Page-level text extractions:

....

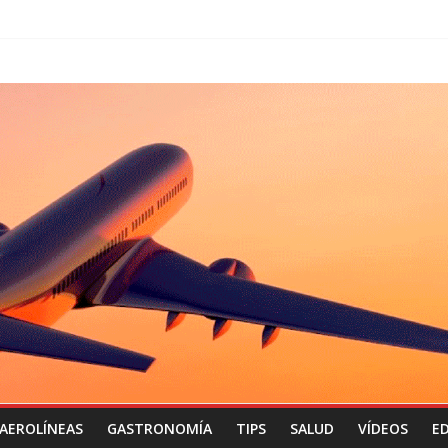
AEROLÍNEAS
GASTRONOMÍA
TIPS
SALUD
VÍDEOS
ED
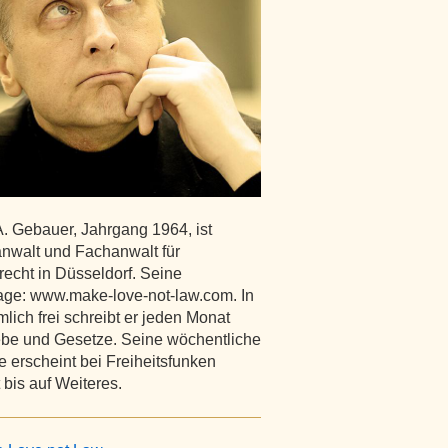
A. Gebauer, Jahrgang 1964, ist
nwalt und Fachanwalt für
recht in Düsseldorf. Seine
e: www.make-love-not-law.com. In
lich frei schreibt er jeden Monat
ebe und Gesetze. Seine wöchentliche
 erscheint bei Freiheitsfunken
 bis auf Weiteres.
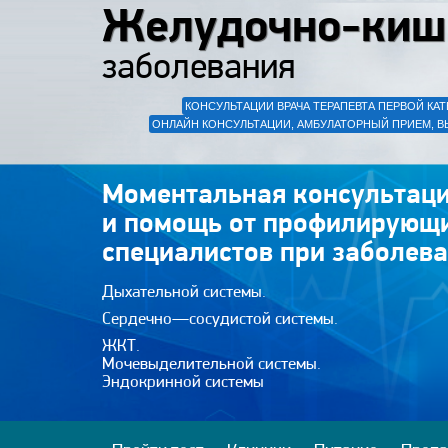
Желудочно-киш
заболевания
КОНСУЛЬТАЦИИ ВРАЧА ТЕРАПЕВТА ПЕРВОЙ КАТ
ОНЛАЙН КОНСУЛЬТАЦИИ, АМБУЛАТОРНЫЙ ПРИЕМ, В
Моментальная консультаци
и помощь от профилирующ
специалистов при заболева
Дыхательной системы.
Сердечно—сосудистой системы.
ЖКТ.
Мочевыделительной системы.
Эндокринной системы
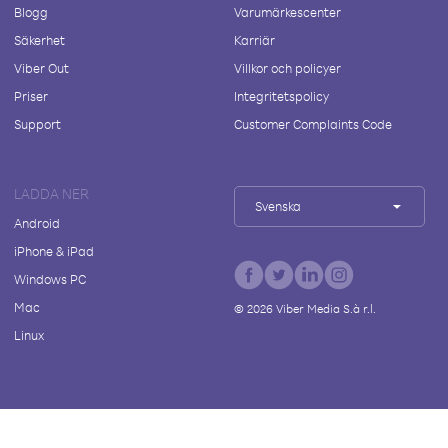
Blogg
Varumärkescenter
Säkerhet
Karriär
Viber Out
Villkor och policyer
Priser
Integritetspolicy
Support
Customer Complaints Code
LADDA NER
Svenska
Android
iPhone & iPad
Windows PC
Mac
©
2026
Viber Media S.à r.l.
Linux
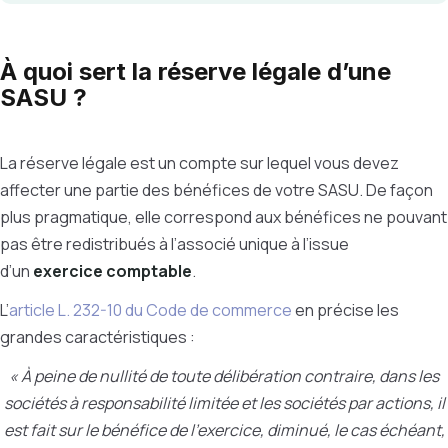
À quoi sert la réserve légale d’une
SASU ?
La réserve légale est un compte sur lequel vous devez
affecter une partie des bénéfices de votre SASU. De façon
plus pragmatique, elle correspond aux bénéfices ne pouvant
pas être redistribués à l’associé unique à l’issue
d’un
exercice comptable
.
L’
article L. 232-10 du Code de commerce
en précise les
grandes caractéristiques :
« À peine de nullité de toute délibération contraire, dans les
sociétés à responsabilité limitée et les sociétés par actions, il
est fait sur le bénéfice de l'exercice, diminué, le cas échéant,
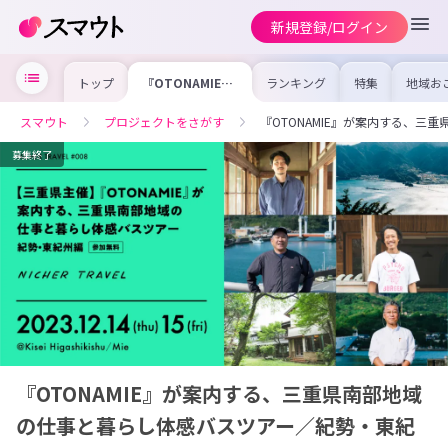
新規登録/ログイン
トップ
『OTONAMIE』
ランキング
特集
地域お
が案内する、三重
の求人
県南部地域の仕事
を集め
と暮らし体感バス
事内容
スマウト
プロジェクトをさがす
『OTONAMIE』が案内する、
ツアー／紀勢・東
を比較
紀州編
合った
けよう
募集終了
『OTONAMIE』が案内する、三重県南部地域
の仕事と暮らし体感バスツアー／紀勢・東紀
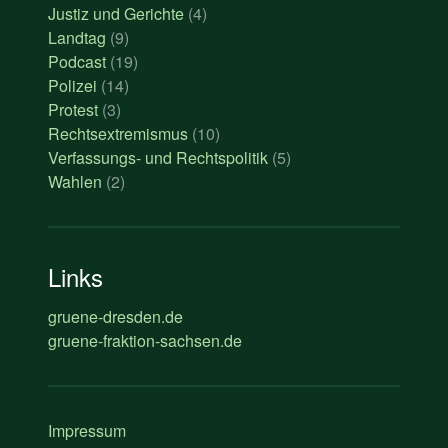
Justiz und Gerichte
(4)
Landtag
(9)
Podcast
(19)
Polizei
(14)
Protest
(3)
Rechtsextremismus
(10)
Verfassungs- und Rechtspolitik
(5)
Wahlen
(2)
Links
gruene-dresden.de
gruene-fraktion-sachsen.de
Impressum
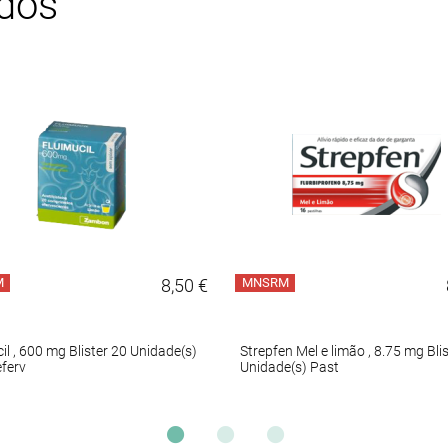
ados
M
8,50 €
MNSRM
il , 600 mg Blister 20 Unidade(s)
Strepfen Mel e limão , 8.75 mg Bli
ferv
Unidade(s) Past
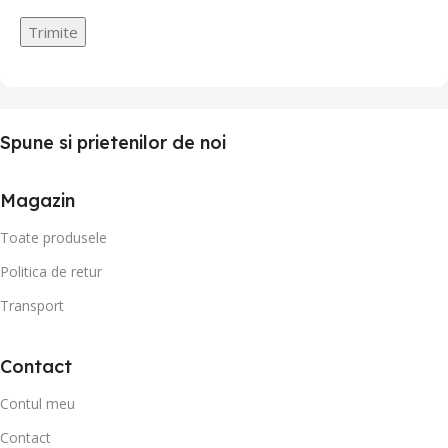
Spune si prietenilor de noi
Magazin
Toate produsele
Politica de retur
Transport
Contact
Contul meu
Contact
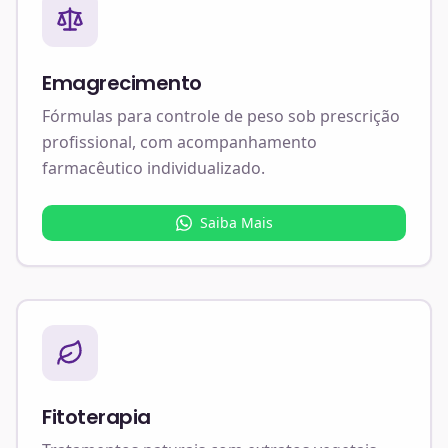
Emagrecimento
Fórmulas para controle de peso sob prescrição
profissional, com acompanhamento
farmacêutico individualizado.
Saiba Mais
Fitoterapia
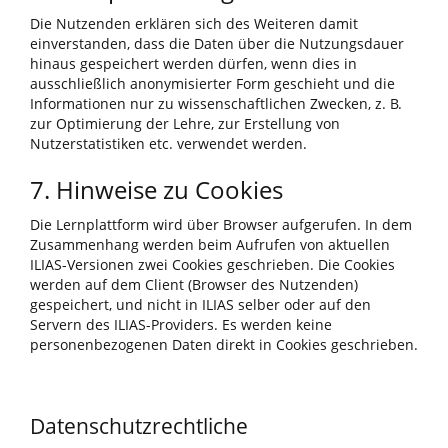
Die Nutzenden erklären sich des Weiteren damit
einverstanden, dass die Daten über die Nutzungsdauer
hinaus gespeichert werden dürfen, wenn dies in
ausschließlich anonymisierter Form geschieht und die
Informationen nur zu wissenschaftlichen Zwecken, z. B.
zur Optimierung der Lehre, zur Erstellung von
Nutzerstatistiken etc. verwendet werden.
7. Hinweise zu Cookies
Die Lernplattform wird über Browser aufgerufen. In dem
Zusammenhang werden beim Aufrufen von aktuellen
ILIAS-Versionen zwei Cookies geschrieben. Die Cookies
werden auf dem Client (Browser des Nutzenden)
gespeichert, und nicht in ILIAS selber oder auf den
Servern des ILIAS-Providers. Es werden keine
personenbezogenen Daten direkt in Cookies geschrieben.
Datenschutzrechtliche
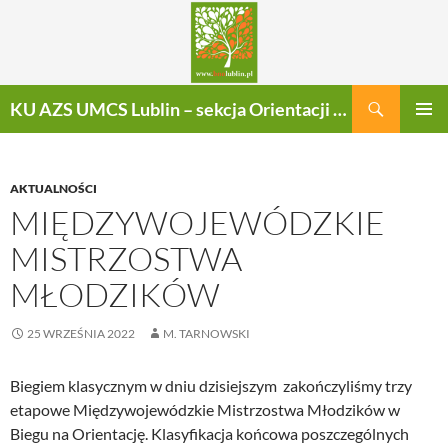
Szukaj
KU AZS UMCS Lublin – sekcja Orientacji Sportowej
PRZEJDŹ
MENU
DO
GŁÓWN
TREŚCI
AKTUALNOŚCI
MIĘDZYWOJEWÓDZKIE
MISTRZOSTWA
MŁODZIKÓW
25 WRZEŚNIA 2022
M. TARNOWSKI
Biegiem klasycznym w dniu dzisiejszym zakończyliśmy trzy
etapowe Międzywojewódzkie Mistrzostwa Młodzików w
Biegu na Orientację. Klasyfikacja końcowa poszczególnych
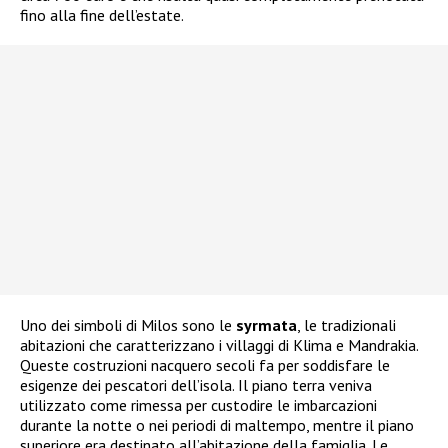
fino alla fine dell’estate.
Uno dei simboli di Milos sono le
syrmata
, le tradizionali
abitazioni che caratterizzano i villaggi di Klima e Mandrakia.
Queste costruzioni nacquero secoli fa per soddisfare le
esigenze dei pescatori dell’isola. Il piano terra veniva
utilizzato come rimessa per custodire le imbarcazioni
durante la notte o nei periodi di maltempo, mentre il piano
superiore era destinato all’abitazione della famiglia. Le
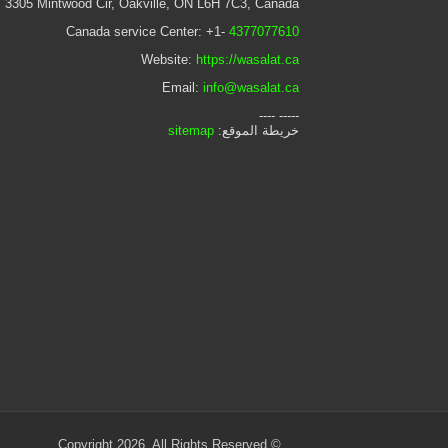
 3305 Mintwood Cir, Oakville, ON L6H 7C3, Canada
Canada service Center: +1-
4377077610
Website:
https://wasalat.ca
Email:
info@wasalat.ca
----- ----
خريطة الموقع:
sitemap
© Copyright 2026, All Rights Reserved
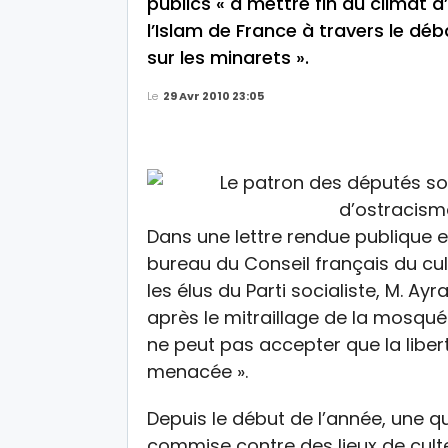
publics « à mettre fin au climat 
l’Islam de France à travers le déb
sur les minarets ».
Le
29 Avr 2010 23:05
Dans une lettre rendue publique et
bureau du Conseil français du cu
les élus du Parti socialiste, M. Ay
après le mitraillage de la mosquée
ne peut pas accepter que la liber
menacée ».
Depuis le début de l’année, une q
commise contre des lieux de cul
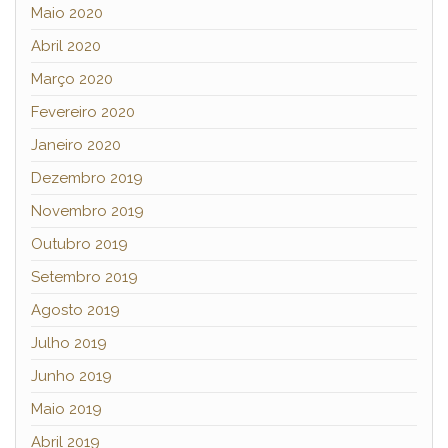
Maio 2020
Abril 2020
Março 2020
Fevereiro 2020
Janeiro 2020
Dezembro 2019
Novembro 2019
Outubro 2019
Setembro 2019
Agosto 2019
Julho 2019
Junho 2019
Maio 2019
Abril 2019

....

### Activity
Return the lines from the one containing "Setembro 2019" through the last line of the records. Include both ends and nothing else.

### Response area
Setembro 2019
Agosto 2019
Julho 2019
Junho 2019
Maio 2019
Abril 2019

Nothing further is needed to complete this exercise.